It was working. The change showed in the way he held himself and the timbre of his voice. Geder Palliako sat on his divan like it was made from nails and he was determined to endure it. All around, the others sat and stood, spoke and were silent. Played their parts. Cithrin cared about Geder.

He looked… bad. His skin had taken on a strange sheen, like dust and oil. His eyes seemed smaller than she remembered them, and darker. When he first came in, his father had led him to Clara to create a setting of the familiar. The known. Geder’s voice then had been tight and tense, his body braced as if against a coming blow. She’d feared what would happen when she spoke, and it made her speak sooner than she’d intended.

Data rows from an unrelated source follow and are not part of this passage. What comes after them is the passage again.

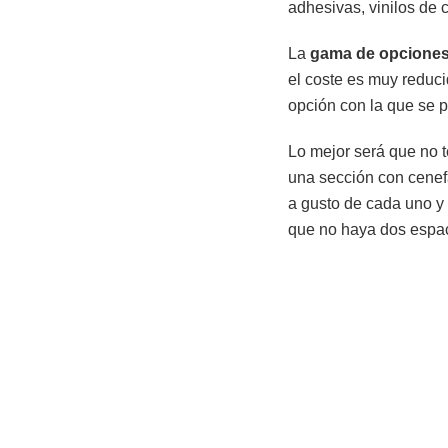
adhesivas, vinilos de c
La
gama de opciones 
el coste es muy reduc
opción con la que se 
Lo mejor será que no te
una sección con cenefa
a gusto de cada uno 
que no haya dos espac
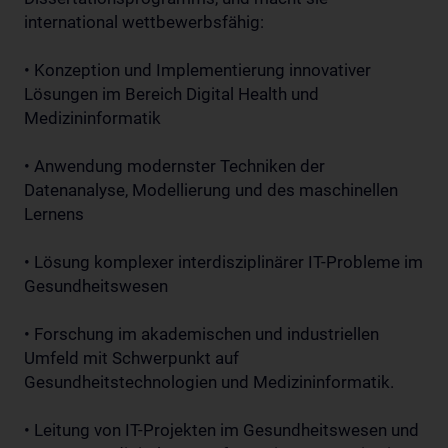
international wettbewerbsfähig:
• Konzeption und Implementierung innovativer
Lösungen im Bereich Digital Health und
Medizininformatik
• Anwendung modernster Techniken der
Datenanalyse, Modellierung und des maschinellen
Lernens
• Lösung komplexer interdisziplinärer IT-Probleme im
Gesundheitswesen
• Forschung im akademischen und industriellen
Umfeld mit Schwerpunkt auf
Gesundheitstechnologien und Medizininformatik.
• Leitung von IT-Projekten im Gesundheitswesen und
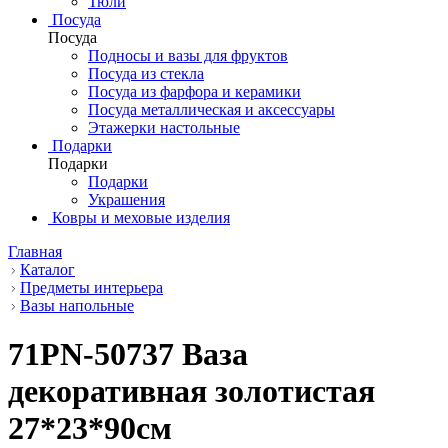
Тюли
Посуда
Посуда
Подносы и вазы для фруктов
Посуда из стекла
Посуда из фарфора и керамики
Посуда металлическая и аксессуары
Этажерки настольные
Подарки
Подарки
Подарки
Украшения
Ковры и меховые изделия
Главная
Каталог
Предметы интерьера
Вазы напольные
71PN-50737 Ваза
декоративная золотистая
27*23*90см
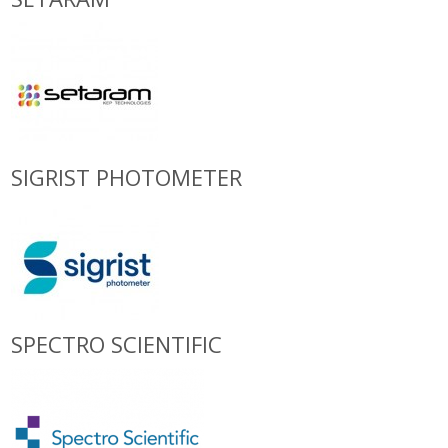
SIGRIST PHOTOMETER
SPECTRO SCIENTIFIC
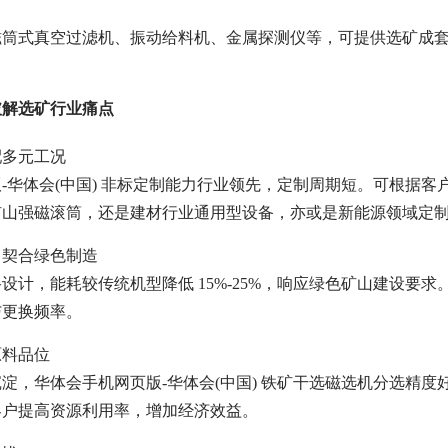
磁筒式真空过滤机、振动给料机、金属探测仪等，可提供选矿成
破解选矿行业痛点
配多元工况
-华体会(中国) 非标定制能力行业领先，定制周期短。可根据
矿山强磁滚筒，还是建材行业通用型设备，亦或是新能源领域定
，契合绿色制造
设计，能耗较传统机型降低 15%-25%，响应绿色矿山建设要求。
与更换频率。
原料品位
淀，华体会手机网页版-华体会(中国) 铁矿干选磁选机分选精
客户提高资源利用率，增加经济效益。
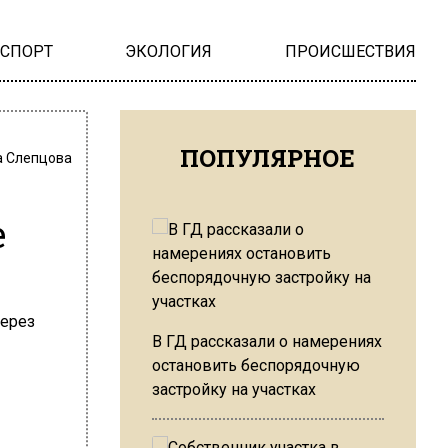
НСПОРТ
ЭКОЛОГИЯ
ПРОИСШЕСТВИЯ
ПОПУЛЯРНОЕ
 Слепцова
е
В ГД рассказали о намерениях
остановить беспорядочную
застройку на участках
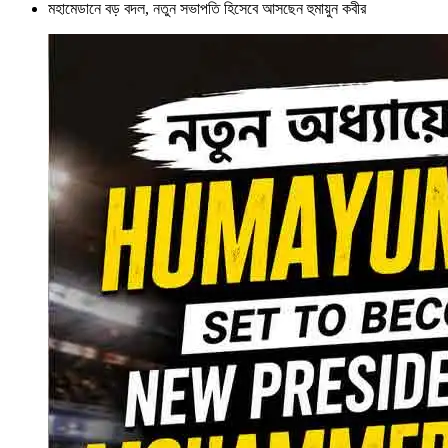
মহামেডানে বড় বদল, নতুন সভাপতি হিসেবে আসছেন হুমায়ুন কবীর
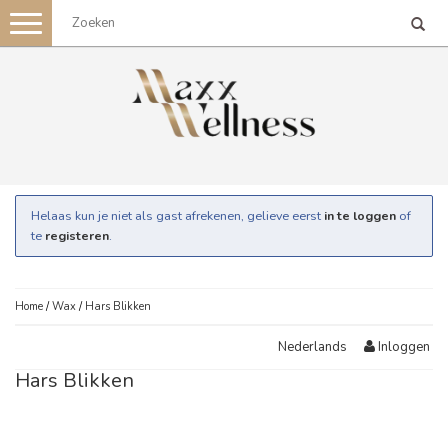
Toggle
navigation
Helaas kun je niet als gast afrekenen, gelieve eerst
in te loggen
of
te
registeren
.
Home
/
Wax
/
Hars Blikken
Inloggen
Nederlands
Hars Blikken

His dark eyes had widened when he saw her, but he hadn’t called for his guards. When Cary embraced him, and then the other actors, each greeting him as an old friend, as if none of the atrocities that had come between the day he’d come out of hiding and now had ever been, he’d seemed dazed. The deeper change came with Kit, sitting at his side, opening the doors of Geder’s mind the way she’d hoped he would. When the history of the spiders came clear to him, it was like watching a child see his first rainbow. The joy and wonder in it would have been beautiful if they’d been in some other setting. As it was, they were more unsettling. What she had hoped for, what she’d come here to achieve—but unsettling.

Marcus spoke to him in professional tones, like a soldier giving a report of a battle, as he explained all that had come before. Disapproval showed in the corner of his mouth, but Geder didn’t see it. He only listened. As Marcus tore away every story that Geder had lived by, every poisoned dream, Geder’s breath deepened. The tightness in his voice smoothed gently away. As he grew calmer, she did as well. When her turn came, and she sat beside him, he seemed almost the man she’d known in the darkness, and she could at least remember the girl she had been.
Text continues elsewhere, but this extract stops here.